With a median survival rate of just five to seven years, Mantle Cell Lymphoma (MCL) is considered the most aggressive known blood cancer -- and available therapies are scarce.
In 85 percent of cases, the characteristic that defines this aggressive and prototypic B-cell lymphoma is the heightened activity of the gene CCND1, which leads to the extreme overexpression -- a 3,000- to 15,000-fold increase -- of Cyclin D1, a protein that controls the proliferation of cells. Downregulation of Cyclin D1 using siRNAs is a potential therapeutic approach to this malignancy.
The research validates a novel strategy developed two years ago that involved small interfering RNAs (siRNAs). The radical new delivery system harnesses nanoparticles coated with "GPS" antibodies that navigate toward the location of the cancerous cells, where they then offload Cyclin D1-blockers in the form of siRNAs.

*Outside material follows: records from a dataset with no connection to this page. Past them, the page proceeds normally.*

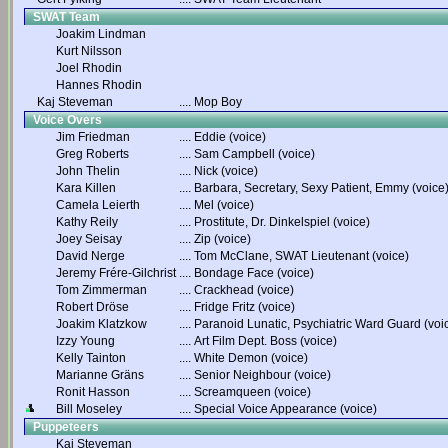
SWAT Team
Joakim Lindman
Kurt Nilsson
Joel Rhodin
Hannes Rhodin
Kaj Steveman
....
Mop Boy
Voice Overs
Jim Friedman
....
Eddie (voice)
Greg Roberts
....
Sam Campbell (voice)
John Thelin
....
Nick (voice)
Kara Killen
....
Barbara, Secretary, Sexy Patient, Emmy (voice
Camela Leierth
....
Mel (voice)
Kathy Reily
....
Prostitute, Dr. Dinkelspiel (voice)
Joey Seisay
....
Zip (voice)
David Nerge
....
Tom McClane, SWAT Lieutenant (voice)
Jeremy Frére-Gilchrist
....
Bondage Face (voice)
Tom Zimmerman
....
Crackhead (voice)
Robert Dröse
....
Fridge Fritz (voice)
Joakim Klatzkow
....
Paranoid Lunatic, Psychiatric Ward Guard (voi
Izzy Young
....
Art Film Dept. Boss (voice)
Kelly Tainton
....
White Demon (voice)
Marianne Gräns
....
Senior Neighbour (voice)
Ronit Hasson
....
Screamqueen (voice)
Bill Moseley
....
Special Voice Appearance (voice)
Puppeteers
Kaj Steveman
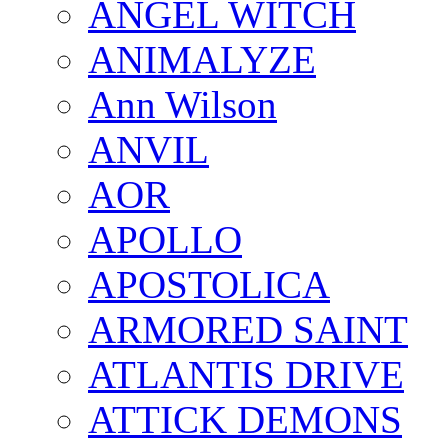
ANGEL WITCH
ANIMALYZE
Ann Wilson
ANVIL
AOR
APOLLO
APOSTOLICA
ARMORED SAINT
ATLANTIS DRIVE
ATTICK DEMONS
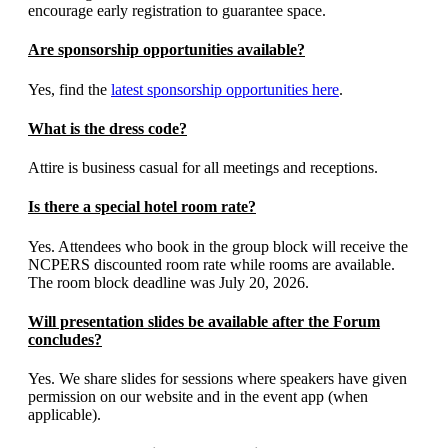
encourage early registration to guarantee space.
Are sponsorship opportunities available?
Yes, find the
latest sponsorship opportunities here
.
What is the dress code?
Attire is business casual for all meetings and receptions.
Is there a special hotel room rate?
Yes. Attendees who book in the group block will receive the
NCPERS discounted room rate while rooms are available.
The room block deadline was July 20, 2026.
Will presentation slides be available after the Forum
concludes?
Yes. We share slides for sessions where speakers have given
permission on our website and in the event app (when
applicable).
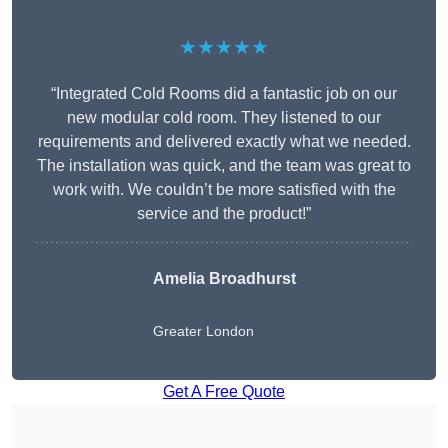
★★★★★
“Integrated Cold Rooms did a fantastic job on our
new modular cold room. They listened to our
requirements and delivered exactly what we needed.
The installation was quick, and the team was great to
work with. We couldn’t be more satisfied with the
service and the product!”
Amelia Broadhurst
Greater London
Get A Free Quote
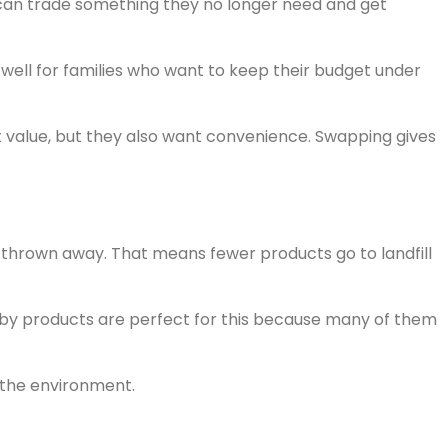
 can trade something they no longer need and get
well for families who want to keep their budget under
 value, but they also want convenience. Swapping gives
 thrown away. That means fewer products go to landfill
 Baby products are perfect for this because many of them
r the environment.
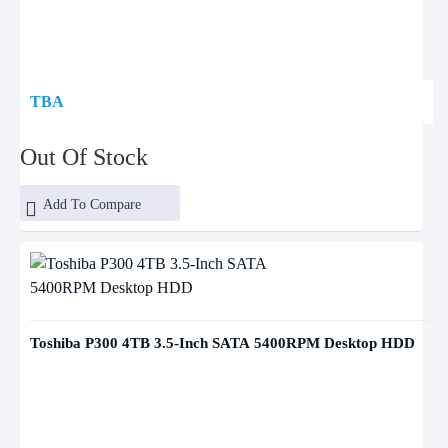
TBA
Out Of Stock
Add To Compare
Toshiba P300 4TB 3.5-Inch SATA 5400RPM Desktop HDD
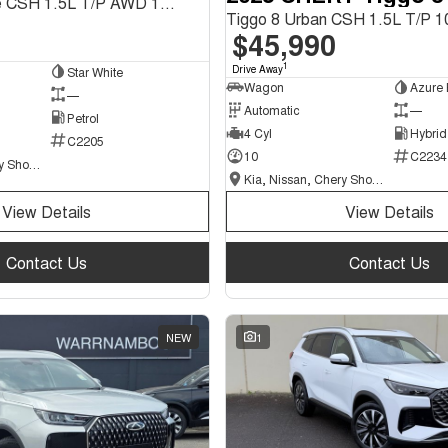
Tiggo 9 Ultimate CSH 1.5L T/P AWD 1Spd DHT SUV
$45,990
1
Drive Away
Star White
Wagon
Azure 
—
Automatic
—
Petrol
4 Cyl
Hybrid
C2205
10
C2234
Kia, Nissan, Chery Showroom
Kia, Nissan, Chery Showroom
View Details
View Details
Contact Us
Contact Us
NEW
1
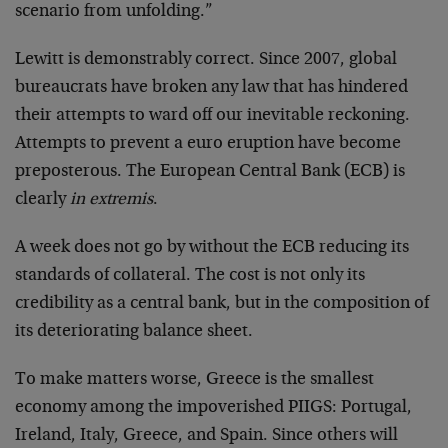
scenario from unfolding.”
Lewitt is demonstrably correct. Since 2007, global
bureaucrats have broken any law that has hindered
their attempts to ward off our inevitable reckoning.
Attempts to prevent a euro eruption have become
preposterous. The European Central Bank (ECB) is
clearly
in extremis
.
A week does not go by without the ECB reducing its
standards of collateral. The cost is not only its
credibility as a central bank, but in the composition of
its deteriorating balance sheet.
To make matters worse, Greece is the smallest
economy among the impoverished PIIGS: Portugal,
Ireland, Italy, Greece, and Spain. Since others will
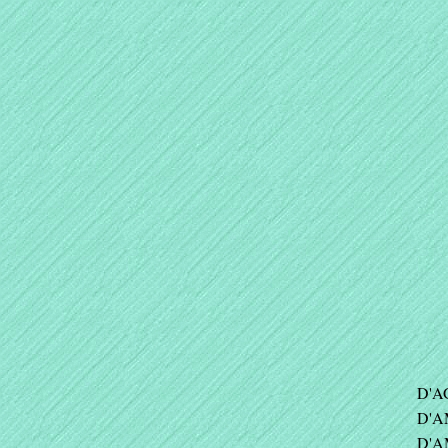
D'A
D'A
D'A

For the purpose of the research, the scientists designed lipid-based nanoparticles (LNPs) coated with anti-CD38 monoclonal antibodies that were taken up by human MCL cells in the bone marrow of affected mice. When loaded with siRNAs against Cyclin D1, the targeting LNPs induced gene silencing in MCL cells and prolonged the survival of tumor-bearing mice with no observed adverse effects.
In MCL, Cyclin D1 is the exclusive cause of the over-production of B Lymphocytes, the cells responsible for generating antibodies," said the author. "This makes the protein a perfect target for RNA therapy by siRNAs. Normal, healthy cells don't express the gene, so therapies that destroy the gene will only attack cancer cells.
The new research highlights the therapeutic potential of Cyclin D1 therapy in MCL and presents a novel RNA delivery system that opens new therapeutic opportunities for treating MCL and other similar B-cell malignancies.